Standoff experiment plus observations from Felix Sasaki on 2013-02-25 (public-multilingualweb-lt@w3.org from February 2013)

From: Felix Sasaki <fsasaki@w3.org>
Date: Mon, 25 Feb 2013 19:01:08 +0100
To: "public-multilingualweb-lt@w3.org" <public-multilingualweb-lt@w3.org>
Message-ID: <512BA6E4.3060401@w3.org>

Hi all,

Christian, Marcis and Tadej know this (apologies for the repetition) - 
but I thought others might be interested too.

I played a bit with the NERD API
http://nerd.eurecom.fr/documentation#nerdapi

1) I generated ITS "tan" via 4 annotation engines that can be accessed 
through the api: dpbedia spotlight, extractiv, lupedia, yahoo.

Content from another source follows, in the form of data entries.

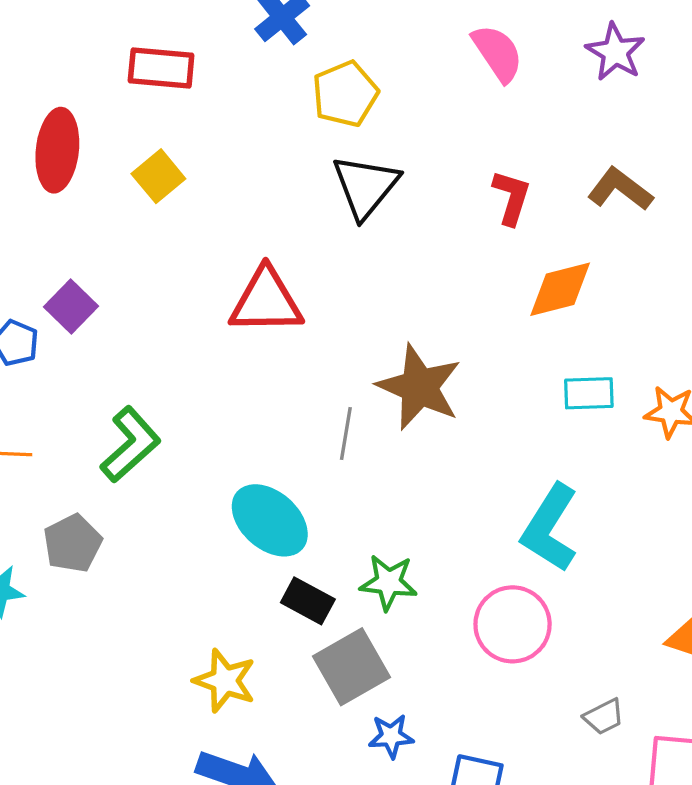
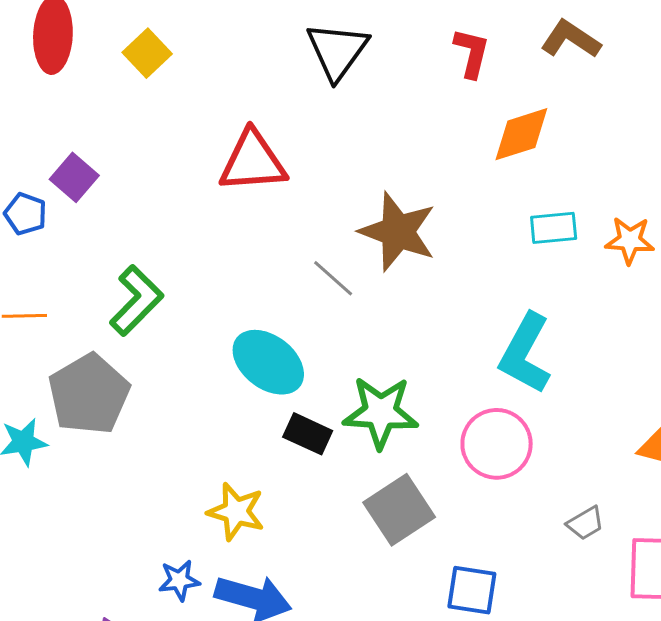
gray line: (346, 433) -> (333, 278), turned -54
gray pentagon: (73, 543) -> (89, 394), size x1.5
green star: (389, 582) -> (381, 412), size x1.4
gray square: (352, 667) -> (399, 510), moved
blue star: (391, 736) -> (179, 580), moved

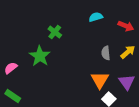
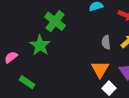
green cross: (55, 32) -> (55, 21), size x1.5
green rectangle: (13, 96) -> (27, 82), moved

2 a) I also created a *non* ITS "tan" standoff version, see 
multiple-ann-with-id-plus-standoff.html . It relies on ID attributes, 
and the standoff annotations point to the IDs. This is the approach that 
we had discussed a while ago on the mailing list.
2 b) The file multiple-ann-with-standoff-refs-script.html uses our 
current localization quality issue and provenance standoff approach, 
that is: pointing from the content to annotations, here via an 
artificial x-t-ref attribute.


 From 2), I learned various things:

- Making sure that standoff works requires a known workflow, "know" esp. 
with regards to white space handling. Otherwise the multiple annotation 
engines create multiple character offsets. So from this having a 
recommendation to leave standoff processingto NIF makes a lot of sense.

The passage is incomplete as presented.